Die Entschädigungsleistungen bei Unfällen, bei denen der Schädiger (d. h. dessen Kraftfahrzeug) nicht ermittelt werden kann, eine Haftpflichtversicherung nicht, nicht mehr oder in nicht ausreichender Höhe oder kein Deckungsschutz bestand oder das Versicherungsunternehmen insolvent geworden ist, können gegen den Entschädigungsfonds für Schäden aus Kraftfahrzeugunfällen geltend gemacht werden (§§ 12 bis 14 PflVG). Allerdings zahlt der Fonds nur subsidiär, wenn keine anderweitige Ersatzmöglichkeiten zur Verfügung stehen. Gleichzeitig mit der Entschädigungseinrichtung für Opfer von Unfällen mit Verursachern ohne Haftpflichtversicherungsschutz wird eine Entschädigungsstelle für Schäden aus Auslandsunfällen eingerichtet, gegen die inländische Geschädigte bei Auslandsunfällen ihre Ansprüche unter Umständen geltend machen können. Die Aufgaben und Befugnisse der Entschädigungsstelle werden von der Verkehrsopferhilfe e. V. Hamburg wahrgenommen.

Im Falle der Insolvenz eines Versicherungsunternehmens der Kfz-Haftpflichtversicherung kann ein den Versicherungsbestand übernehmendes Unternehmen die übernommenen Verträge nach § 15 PflVG durch bloße Information auf die eigenen Bedingungen umstellen. Während Opfer von Verkehrsunfällen nach der Insolvenz eines Versicherers stets mit vollem Schadenersatz rechnen können, droht Unfallfahrern in vielen Fällen die persönliche Haftung und unbegrenzter Regress. Die Verkehrsopferhilfe verweist Unfallopfer wegen Schadenersatzforderungen zunächst auf eigene Versicherungen wie die Vollkasko, wegen Verdienstausfall auf Lohnfortzahlung durch den Arbeitgeber und wegen Ersatz von Behandlungskosten etwa auf Sozialversicherungsträger wie die zuständige gesetzliche Kranken- oder Unfallversicherung. Wenn diese Leistungen erbringen, können sie Rückgriff beim Unfallverursacher nehmen. Hat ein Unfallopfer den Verursacher in Anspruch genommen statt Schadenersatz bei der Verkehrsopferhilfe zu beantragen, kann dieser sich erst an die Verkehrsopferhilfe wenden, wenn er das Opfer entschädigt hat. Die Verkehrsopferhilfe wird dem Unfallfahrer aber nur ersetzen, was das Opfer nicht von einer eigenen Versicherung, dem Arbeitgeber oder Sozialversicherungsträgern bekommen kann. Das Pflichtversicherungsgesetz führt auf diese Weise bei Abwicklung von Unfallschäden, die der Kunde eines insolventen Versicherers verursacht hat, zu dem absurden Ergebnis, dass der Unfallverursacher umso besser steht, je schlechter das Unfallopfer versichert war.[2]
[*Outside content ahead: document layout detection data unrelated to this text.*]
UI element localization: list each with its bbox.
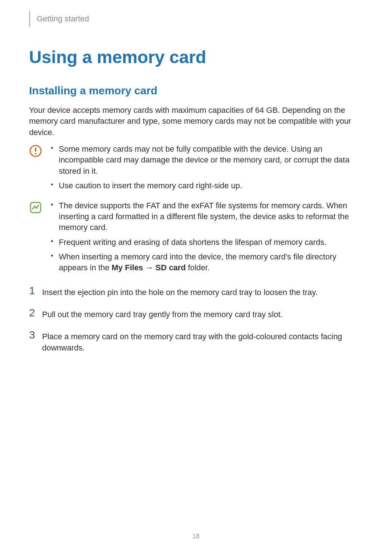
note-body: The device supports the FAT and the exFA…: [50, 200, 363, 277]
step-number: 3: [29, 329, 42, 353]
steps-list: 1 Insert the ejection pin into the hole …: [29, 285, 363, 353]
step-number: 1: [29, 285, 42, 298]
step-text: Place a memory card on the memory card t…: [42, 329, 363, 353]
step-number: 2: [29, 307, 42, 320]
note-rich-bold-1: My Files: [112, 263, 143, 272]
note-rich-arrow: →: [143, 263, 155, 272]
page: Getting started Using a memory card Inst…: [0, 0, 392, 554]
note-item: Frequent writing and erasing of data sho…: [50, 237, 363, 248]
caution-body: Some memory cards may not be fully compa…: [50, 144, 363, 195]
page-header: Getting started: [29, 11, 363, 27]
caution-icon: [29, 144, 42, 195]
note-rich-bold-2: SD card: [156, 263, 186, 272]
note-icon: [29, 200, 42, 277]
step-text: Insert the ejection pin into the hole on…: [42, 285, 363, 298]
svg-rect-1: [35, 148, 36, 152]
note-callout: The device supports the FAT and the exFA…: [29, 200, 363, 277]
step: 2 Pull out the memory card tray gently f…: [29, 307, 363, 320]
step: 3 Place a memory card on the memory card…: [29, 329, 363, 353]
page-title: Using a memory card: [29, 47, 363, 67]
header-rule: [29, 11, 30, 27]
caution-item: Some memory cards may not be fully compa…: [50, 144, 363, 177]
note-rich-after: folder.: [186, 263, 210, 272]
caution-item: Use caution to insert the memory card ri…: [50, 180, 363, 191]
note-item: The device supports the FAT and the exFA…: [50, 200, 363, 233]
breadcrumb: Getting started: [37, 14, 89, 24]
note-item-rich: When inserting a memory card into the de…: [50, 251, 363, 274]
step: 1 Insert the ejection pin into the hole …: [29, 285, 363, 298]
svg-point-2: [35, 153, 37, 155]
caution-callout: Some memory cards may not be fully compa…: [29, 144, 363, 195]
step-text: Pull out the memory card tray gently fro…: [42, 307, 363, 320]
intro-paragraph: Your device accepts memory cards with ma…: [29, 105, 363, 138]
page-number: 18: [0, 533, 392, 540]
section-title: Installing a memory card: [29, 85, 363, 97]
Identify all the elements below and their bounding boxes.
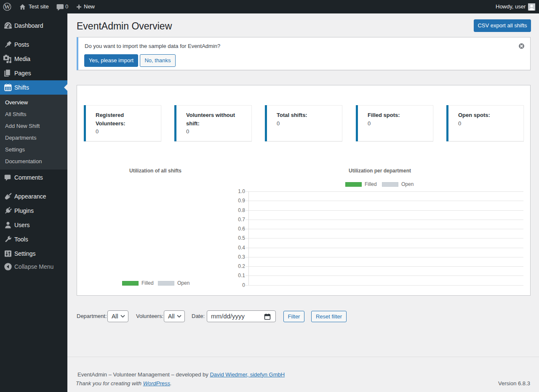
svg-text:W: W bbox=[4, 3, 11, 10]
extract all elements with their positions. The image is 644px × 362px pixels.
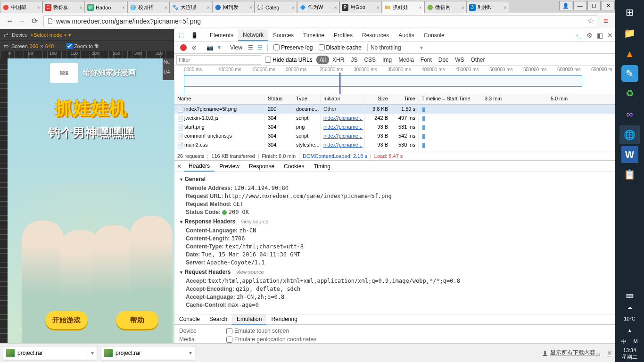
clock[interactable]: 13:34 星期二	[622, 347, 637, 360]
help-button[interactable]: 帮助	[116, 311, 158, 329]
network-row[interactable]: 📄jweixin-1.0.0.js304scriptindex?picname.…	[174, 114, 615, 123]
hide-data-urls-checkbox[interactable]: Hide data URLs	[265, 57, 313, 63]
ime-lang[interactable]: 中	[618, 336, 630, 347]
drawer-tab-emulation[interactable]: Emulation	[232, 314, 266, 325]
show-all-downloads[interactable]: ⬇ 显示所有下载内容... ✕	[543, 349, 612, 357]
swap-icon[interactable]: ⇄	[4, 32, 8, 38]
browser-tab[interactable]: 🐾大连理×	[170, 1, 212, 13]
weather-icon[interactable]: ☁	[618, 302, 642, 313]
drawer-tab-search[interactable]: Search	[205, 314, 232, 324]
bookmark-icon[interactable]: ☆	[587, 16, 594, 25]
browser-tab[interactable]: 🎫抓娃娃×	[382, 1, 424, 13]
browser-tab[interactable]: 🟢微信网×	[424, 1, 467, 13]
download-dropdown-icon[interactable]: ▾	[88, 350, 94, 356]
filter-type-xhr[interactable]: XHR	[329, 56, 347, 64]
wps-icon[interactable]: W	[621, 146, 638, 163]
editor-icon[interactable]: ✎	[621, 65, 638, 82]
request-tab-response[interactable]: Response	[244, 161, 279, 172]
throttle-select[interactable]: No throttling	[371, 44, 401, 51]
network-row[interactable]: 📄index.is304scriptindex?picname...93 B53…	[174, 149, 615, 151]
devtools-tab-network[interactable]: Network	[238, 29, 268, 41]
zoom-fit-checkbox[interactable]	[66, 43, 73, 49]
request-headers-section[interactable]: Request Headersview source	[179, 269, 611, 275]
url-field[interactable]: 🗋 www.moredoer.com/game/index?picname=5f…	[43, 15, 597, 27]
tab-close-icon[interactable]: ×	[377, 5, 380, 10]
chrome-menu-icon[interactable]: ≡	[600, 16, 611, 27]
console-shortcut-icon[interactable]: ›_	[574, 30, 584, 41]
col-status[interactable]: Status	[265, 94, 293, 104]
view-source-link[interactable]: view source	[241, 219, 268, 224]
disable-cache-checkbox[interactable]: Disable cache	[319, 44, 362, 51]
filter-type-doc[interactable]: Doc	[435, 56, 452, 64]
tab-close-icon[interactable]: ×	[122, 5, 125, 10]
tab-close-icon[interactable]: ×	[504, 5, 507, 10]
download-item[interactable]: project.rar▾	[101, 346, 195, 360]
col-name[interactable]: Name	[174, 94, 265, 104]
matlab-icon[interactable]: ▲	[619, 44, 640, 63]
request-close-icon[interactable]: ✕	[174, 163, 184, 170]
download-item[interactable]: project.rar▾	[3, 346, 97, 360]
filter-type-font[interactable]: Font	[417, 56, 435, 64]
drawer-tab-console[interactable]: Console	[174, 314, 205, 324]
explorer-icon[interactable]: 📁	[619, 24, 640, 42]
download-bar-close-icon[interactable]: ✕	[607, 349, 612, 357]
camera-icon[interactable]: 📷	[205, 44, 215, 51]
request-tab-cookies[interactable]: Cookies	[279, 161, 309, 172]
filter-type-img[interactable]: Img	[379, 56, 395, 64]
tab-close-icon[interactable]: ×	[419, 5, 422, 10]
response-headers-section[interactable]: Response Headersview source	[179, 218, 611, 225]
recycle-icon[interactable]: ♻	[619, 84, 640, 103]
request-tab-headers[interactable]: Headers	[184, 161, 215, 172]
browser-tab[interactable]: C教你如×	[42, 1, 85, 13]
tab-close-icon[interactable]: ×	[292, 5, 295, 10]
tab-close-icon[interactable]: ×	[334, 5, 337, 10]
emulate-geo-checkbox[interactable]	[226, 337, 232, 343]
devtools-tab-sources[interactable]: Sources	[268, 29, 298, 41]
browser-tab[interactable]: 馆Hadoo×	[85, 1, 127, 13]
col-size[interactable]: Size	[365, 94, 391, 104]
reload-button[interactable]: ⟳	[28, 15, 41, 27]
screen-height[interactable]: 640	[45, 43, 54, 49]
notes-icon[interactable]: 📋	[619, 165, 640, 184]
tray-expand[interactable]: ▴	[618, 324, 642, 336]
clear-icon[interactable]: ⊘	[190, 44, 199, 51]
view-source-link[interactable]: view source	[236, 269, 264, 275]
devtools-tab-profiles[interactable]: Profiles	[329, 29, 357, 41]
forward-button[interactable]: →	[16, 15, 28, 27]
ime-mode[interactable]: M	[630, 336, 642, 347]
col-time[interactable]: Time	[391, 94, 419, 104]
start-button[interactable]: ⊞	[619, 3, 640, 22]
view-large-icon[interactable]: ☱	[255, 44, 264, 51]
network-row[interactable]: 📄start.png304pngindex?picname...93 B531 …	[174, 123, 615, 132]
browser-tab[interactable]: 🔴中国邮×	[0, 1, 42, 13]
back-button[interactable]: ←	[4, 15, 16, 27]
minimize-button[interactable]: —	[573, 1, 586, 10]
start-game-button[interactable]: 开始游戏	[45, 311, 88, 329]
keyboard-icon[interactable]: ⌨	[618, 290, 642, 302]
preserve-log-checkbox[interactable]: Preserve log	[273, 44, 313, 51]
filter-type-css[interactable]: CSS	[361, 56, 379, 64]
request-tab-timing[interactable]: Timing	[309, 161, 335, 172]
devtools-close-icon[interactable]: ✕	[605, 30, 615, 41]
chrome-icon[interactable]: 🌐	[619, 125, 640, 144]
tab-close-icon[interactable]: ×	[37, 5, 40, 10]
view-list-icon[interactable]: ☰	[246, 44, 255, 51]
tab-close-icon[interactable]: ×	[207, 5, 210, 10]
screen-width[interactable]: 360	[30, 43, 38, 49]
device-model-select[interactable]: <Select model>	[31, 32, 66, 38]
tab-close-icon[interactable]: ×	[462, 5, 464, 10]
tab-close-icon[interactable]: ×	[80, 5, 83, 10]
browser-tab[interactable]: P用Goo×	[339, 1, 382, 13]
filter-type-other[interactable]: Other	[468, 56, 488, 64]
network-row[interactable]: 📄main2.css304styleshe...index?picname...…	[174, 140, 615, 149]
browser-tab[interactable]: 💬Categ×	[255, 1, 297, 13]
col-initiator[interactable]: Initiator	[321, 94, 365, 104]
download-dropdown-icon[interactable]: ▾	[186, 350, 192, 356]
filter-type-all[interactable]: All	[316, 56, 329, 64]
devtools-tab-resources[interactable]: Resources	[357, 29, 394, 41]
col-type[interactable]: Type	[293, 94, 321, 104]
filter-type-ws[interactable]: WS	[452, 56, 467, 64]
drawer-tab-rendering[interactable]: Rendering	[266, 314, 302, 324]
timeline-overview[interactable]: 0000 ms100000 ms150000 ms00000 ms250000 …	[174, 66, 615, 94]
devtools-tab-timeline[interactable]: Timeline	[298, 29, 329, 41]
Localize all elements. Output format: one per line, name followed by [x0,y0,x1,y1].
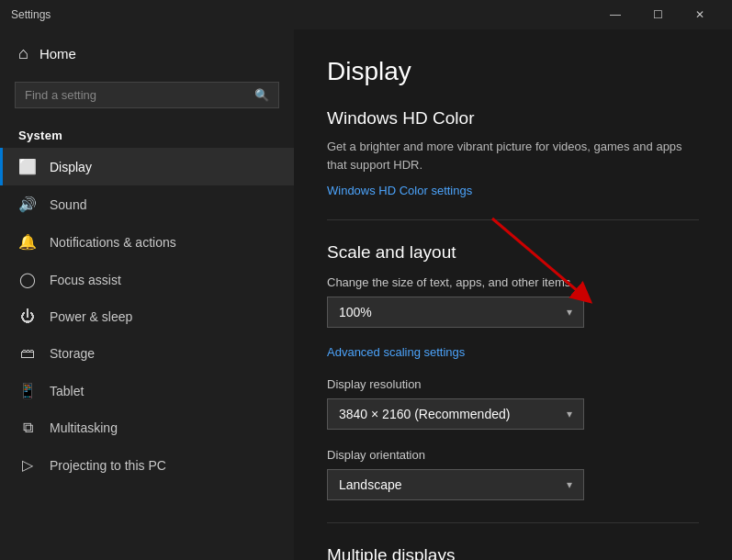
content-area: Display Windows HD Color Get a brighter … [294,29,732,560]
hdr-title: Windows HD Color [327,108,699,129]
storage-icon: 🗃 [18,345,37,362]
chevron-down-icon: ▾ [567,306,572,319]
resolution-dropdown-value: 3840 × 2160 (Recommended) [339,407,510,421]
sidebar: ⌂ Home 🔍 System ⬜ Display 🔊 Sound 🔔 Noti… [0,29,294,560]
divider-2 [327,522,699,523]
focus-icon: ◯ [18,271,37,288]
sidebar-item-home[interactable]: ⌂ Home [0,29,294,78]
divider-1 [327,219,699,220]
app-body: ⌂ Home 🔍 System ⬜ Display 🔊 Sound 🔔 Noti… [0,29,732,560]
hdr-desc: Get a brighter and more vibrant picture … [327,138,699,174]
orientation-dropdown-value: Landscape [339,477,402,492]
search-icon: 🔍 [254,88,269,102]
sidebar-item-focus[interactable]: ◯ Focus assist [0,261,294,298]
titlebar-controls: — ☐ ✕ [594,0,721,29]
sidebar-item-power[interactable]: ⏻ Power & sleep [0,298,294,335]
sidebar-item-sound[interactable]: 🔊 Sound [0,185,294,223]
search-input[interactable] [25,88,247,102]
multitasking-icon: ⧉ [18,420,37,436]
scale-dropdown-value: 100% [339,305,372,319]
titlebar-title: Settings [11,8,594,21]
close-button[interactable]: ✕ [679,0,721,29]
multiple-displays-title: Multiple displays [327,545,699,560]
display-icon: ⬜ [18,158,37,175]
sidebar-category-system: System [0,119,294,148]
notifications-icon: 🔔 [18,233,37,251]
sidebar-item-projecting[interactable]: ▷ Projecting to this PC [0,446,294,484]
hdr-section: Windows HD Color Get a brighter and more… [327,108,699,197]
minimize-button[interactable]: — [594,0,636,29]
scale-dropdown[interactable]: 100% ▾ [327,297,584,328]
sidebar-item-multitasking[interactable]: ⧉ Multitasking [0,409,294,446]
tablet-icon: 📱 [18,382,37,399]
resolution-dropdown[interactable]: 3840 × 2160 (Recommended) ▾ [327,398,584,430]
sidebar-item-storage[interactable]: 🗃 Storage [0,335,294,372]
orientation-label: Display orientation [327,448,699,462]
maximize-button[interactable]: ☐ [636,0,679,29]
orientation-section: Display orientation Landscape ▾ [327,448,699,500]
search-box[interactable]: 🔍 [15,82,279,108]
orientation-dropdown[interactable]: Landscape ▾ [327,469,584,500]
scale-change-label: Change the size of text, apps, and other… [327,275,699,289]
scale-section: Scale and layout Change the size of text… [327,242,699,359]
chevron-down-icon-resolution: ▾ [567,408,572,420]
resolution-label: Display resolution [327,377,699,391]
projecting-icon: ▷ [18,456,37,474]
page-title: Display [327,57,699,86]
sound-icon: 🔊 [18,196,37,213]
power-icon: ⏻ [18,308,37,325]
chevron-down-icon-orientation: ▾ [567,478,572,491]
advanced-scaling-link[interactable]: Advanced scaling settings [327,345,465,359]
resolution-section: Display resolution 3840 × 2160 (Recommen… [327,377,699,430]
sidebar-item-tablet[interactable]: 📱 Tablet [0,372,294,409]
titlebar: Settings — ☐ ✕ [0,0,732,29]
sidebar-item-notifications[interactable]: 🔔 Notifications & actions [0,223,294,261]
multiple-displays-section: Multiple displays [327,545,699,560]
sidebar-item-display[interactable]: ⬜ Display [0,148,294,185]
sidebar-home-label: Home [39,46,76,62]
hdr-link[interactable]: Windows HD Color settings [327,184,472,197]
home-icon: ⌂ [18,44,28,63]
scale-title: Scale and layout [327,242,699,263]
Beginn und Ende des Versicherungsvertrages

Die Kündigungsfrist beträgt bei der Kfz-Versicherung einheitlich einen Monat. Der Vertrag beginnt spätestens, auch rückwirkend, mit der Bezahlung des ersten Versicherungsbeitrages. Die Deckungszusage (Deckungskarte) vor der Fahrzeugzulassung ist von der späteren, fristgerechten Zahlung abhängig.

Sonderkündigungsrecht

Es gibt folgende Gründe, die eine außerordentliche Kündigung durch den Kunden ermöglichen:

  • Beitragserhöhung (z. B. Änderung der Typ- oder Regionalklasse; nicht jedoch bei Umzug)
  • Neuer Fahrzeughalter (Verkauf usw.) (Hinweis: Der Vertrag besteht indessen sonst weiter)
  • Schadensfall, der zur Regulierung eingereicht wurde.

Ruheversicherung

Bei der Außerbetriebsetzung oder bei Saisonkennzeichen bleibt der Versicherungsschutz aktiv. Bei erneuter Zulassung greift die Versicherung wieder in vollem Umfang und ein Versicherungswechsel ist nicht möglich.